International Women’s Day 2020 – Addressing the Gender Gap in Science, Technology and Innovation

The Embassy of Ireland hosts an event with the Department of Science and Innovation exploring the challenges and opportunities for women in Science, Technology and Innovation in South Africa.

Under-representation of women in Science, Technology and Innovation – in both education and industry - is a global challenge. On average, around 30% of the world’s researchers are women.

The Embassy of Ireland, Pretoria held a Women in Science and Technology networking breakfast to celebrate International Women’s Day 2020 in collaboration with the Department of Science and Innovation in South Africa, the private sector and the non-profit sector.

The Ambassador of Ireland to South Africa, Ambassador Fionnuala Gilsenan opened the event by sharing South Africa and Ireland’s shared recognition of the importance of women’s inclusion in Science, Technology and Innovation.

“We are delighted to partner with the Department of Science and Innovation on this International Women’s Day event exploring the challenges women face in Science, Technology and Innovation and the opportunities now to close the gender gap,” stated Ambassador Gilsenan.

Four women panelists joined the discussion and shared their experiences as women in science and technology in South Africa.

Ndoni Mchunu, PhD researcher and found of Black Women in Science -  an NPO focused on providing knowledge and awareness of science to rural women and exposing emerging female researchers to research opportunities -  said that the needs of women scientists are not known. Not enough research has been done to find out what women scientists want.
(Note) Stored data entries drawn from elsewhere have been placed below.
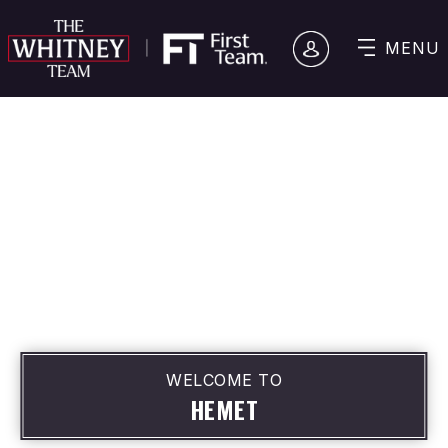
MENU
WELCOME TO
HEMET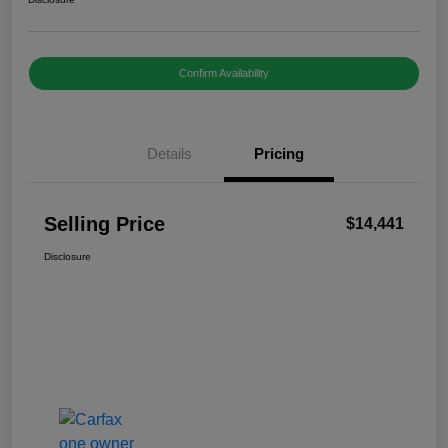
Confirm Availability
Details
Pricing
Selling Price
$14,441
Disclosure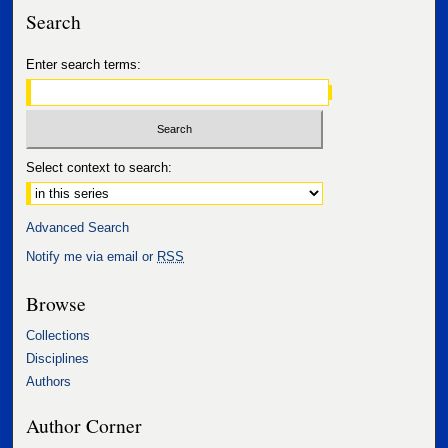
Search
Enter search terms:
Select context to search:
Advanced Search
Notify me via email or
RSS
Browse
Collections
Disciplines
Authors
Author Corner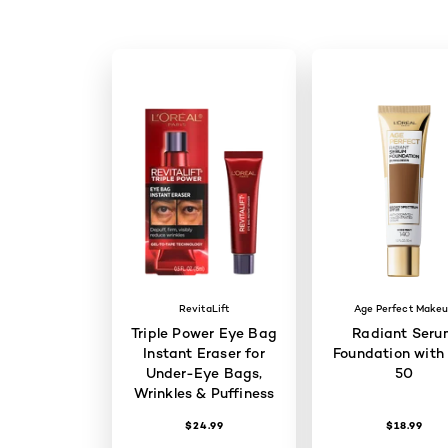
RevitaLift
Age Perfect Make
Triple Power Eye Bag
Radiant Seru
Instant Eraser for
Foundation with
Under-Eye Bags,
50
Wrinkles & Puffiness
$24.99
$18.99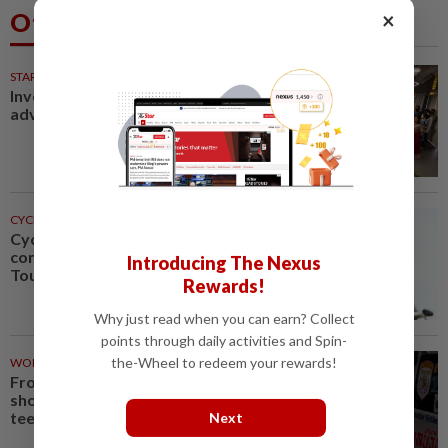
×
Others Also Read
STARPICKS
Investing in Malaysia’s talent
advantage
CYCLING
1h ago
Cycling-Niewiadoma-Phinney
conquers Ventoux to snatch
Introducing The Nexus
Tour de France Femmes lead
Rewards!
Why just read when you can earn? Collect
points through daily activities and Spin-
the-Wheel to redeem your rewards!
WORLD
1h ago
From his quiet home to a
shooting spree at school, a Thai
teenager's deadly rampage
Next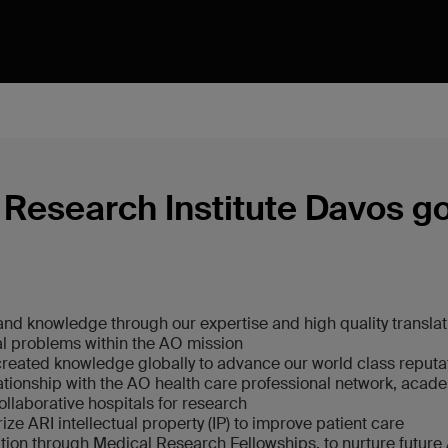
Research Institute Davos g
nd knowledge through our expertise and high quality translat
al problems within the AO mission
reated knowledge globally to advance our world class reputa
lationship with the AO health care professional network, acade
ollaborative hospitals for research
ze ARI intellectual property (IP) to improve patient care
ion through Medical Research Fellowships, to nurture future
Government representative, Mmampei Chaba, Chief Director at the Department of Science and Innovation supported Mchunu remarks further.

“We cannot afford to exclude women at any stage of science research,” she explained.

 “There is a perception that STEM is only for boys. We need to start with that perception to address the gender gap in science. Do girls have role models in STEM?” asked Kwena Mabotja, a private sector representative who leads a youth initiative at SAP

Naomi Molefe, a Kader Asmal Fellowship alumni and founder for Women in Big Data South Africa, a NGO whose mission is to encourage and attract more women into the big data and analytics field shared her own experiences of how Ireland and South Africa support women in science.

The networking breakfast was concluded with a robust discussion with the audience sharing their own concerns about women’s inclusion in STEM and initiatives to bolster women’s involvement in the sector.

Elisja van Niekerk, founder of Coding Mamas an NGO teaching mothers how to code, mentioned that there is a stigma that women can’t work together and that women working in science together will break that stigma.

South African Technology Network CEO, Dr Anushu Padayachee, closed the event by calling for mentorship in science and a deeper understanding of the cultural dynamics around women’s participation in science.